Use Central Log Management for Security Event Monitoring Use Cases

Use Central Log Management for Security Event Monitoring Use Cases

Published: 12 October 2016 ID: G00299625


Security and risk management leaders seek to improve threat monitoring and detection capabilities, regardless if they are starting from scratch or already have capabilities in place. The use of central log management tools can address these cases, in addition to traditional compliance use cases.


Key Challenges

  • Fragmented or incomplete log collection hampers security monitoring and incident response.
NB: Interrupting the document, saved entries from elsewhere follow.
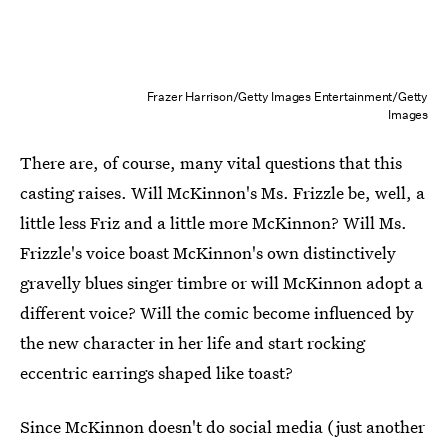
Frazer Harrison/Getty Images Entertainment/Getty
Images
There are, of course, many vital questions that this
casting raises. Will McKinnon's Ms. Frizzle be, well, a
little less Friz and a little more McKinnon? Will Ms.
Frizzle's voice boast McKinnon's own distinctively
gravelly blues singer timbre or will McKinnon adopt a
different voice? Will the comic become influenced by
the new character in her life and start rocking
eccentric earrings shaped like toast?
Since McKinnon doesn't do social media (just another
Examination and analysis of log data from multiple sources is critical in quickly determining whether a suspected security incident has occurred (and is mandated by many compliance regimes).
  • Midsize organizations often lack the staff and training to support the deployment and operation of a security information and event management (SIEM) product to support security log management and investigation activities.
  • SIEM tool licensing approaches are causing friction and increasing frustration for organizations, as they must tailor log and event collection to maximize existing license capacity and budgetary constraints.
  • Use cases beyond foundational security capabilities are driving increasing interest and use of central log management (CLM) tools, but many clients are not aware of these new use cases.


Security and risk management leaders responsible for security monitoring and operations should:
  • Use a CLM tool to address security monitoring and compliance use cases where there are insufficient resources or budget for a SIEM or for managed security services.
  • For midsize organizations, look to use existing IT and network operations log management tools to collect and manage security event logs.
  • Consider a multitier approach using a CLM tool when planning a SIEM deployment to avoid overutilization, and overlicensing, from the start.
  • Use a CLM tool to better manage your existing SIEM tool investment if your organization has an existing SIEM solution that cannot scale its collection and analysis capabilities due to budget constraints.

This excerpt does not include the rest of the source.